• Data provided

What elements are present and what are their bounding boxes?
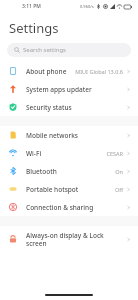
button[interactable]: System apps updater [0, 80, 138, 98]
staticText: 3:11 PM [22, 3, 41, 10]
staticText: 0.960/s [80, 4, 94, 9]
staticText: Connection & sharing [26, 203, 126, 212]
staticText: Security status [26, 103, 126, 112]
button[interactable]: About phone [0, 62, 138, 80]
button[interactable]: Connection & sharing [0, 198, 138, 216]
button[interactable]: Portable hotspot [0, 180, 138, 198]
staticText: MIUI Global 13.0.6 [75, 68, 123, 75]
staticText: Search settings [23, 46, 66, 54]
staticText: System apps updater [26, 85, 126, 94]
staticText: Always-on display & Lock screen [26, 231, 126, 248]
staticText: About phone [26, 67, 75, 76]
staticText: Settings [9, 19, 59, 37]
staticText: Bluetooth [26, 167, 115, 176]
button[interactable]: Search settings [7, 43, 131, 57]
button[interactable]: Security status [0, 98, 138, 116]
button[interactable]: Wi-Fi [0, 144, 138, 162]
staticText: Portable hotspot [26, 185, 114, 194]
staticText: Off [114, 186, 123, 193]
staticText: On [115, 168, 123, 175]
button[interactable]: Mobile networks [0, 126, 138, 144]
button[interactable]: Always-on display & Lock screen [0, 226, 138, 252]
staticText: Mobile networks [26, 131, 126, 140]
button[interactable]: Bluetooth [0, 162, 138, 180]
staticText: Wi-Fi [26, 149, 106, 158]
staticText: CESAR [106, 150, 123, 157]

• What you will do
Any picture found in the data is to be skipped while the rest is copied exactly.

• Response below
What elements are present and what are their bounding boxes?
button[interactable]: System apps updater [0, 80, 138, 98]
staticText: 3:11 PM [22, 3, 41, 10]
staticText: 0.960/s [80, 4, 94, 9]
staticText: Connection & sharing [26, 203, 126, 212]
staticText: Security status [26, 103, 126, 112]
button[interactable]: About phone [0, 62, 138, 80]
button[interactable]: Connection & sharing [0, 198, 138, 216]
button[interactable]: Portable hotspot [0, 180, 138, 198]
staticText: MIUI Global 13.0.6 [75, 68, 123, 75]
staticText: Search settings [23, 46, 66, 54]
staticText: System apps updater [26, 85, 126, 94]
staticText: Always-on display & Lock screen [26, 231, 126, 248]
staticText: About phone [26, 67, 75, 76]
staticText: Settings [9, 19, 59, 37]
staticText: Bluetooth [26, 167, 115, 176]
button[interactable]: Search settings [7, 43, 131, 57]
button[interactable]: Security status [0, 98, 138, 116]
button[interactable]: Wi-Fi [0, 144, 138, 162]
staticText: Portable hotspot [26, 185, 114, 194]
staticText: Off [114, 186, 123, 193]
staticText: On [115, 168, 123, 175]
button[interactable]: Mobile networks [0, 126, 138, 144]
button[interactable]: Always-on display & Lock screen [0, 226, 138, 252]
staticText: Mobile networks [26, 131, 126, 140]
button[interactable]: Bluetooth [0, 162, 138, 180]
staticText: Wi-Fi [26, 149, 106, 158]
staticText: CESAR [106, 150, 123, 157]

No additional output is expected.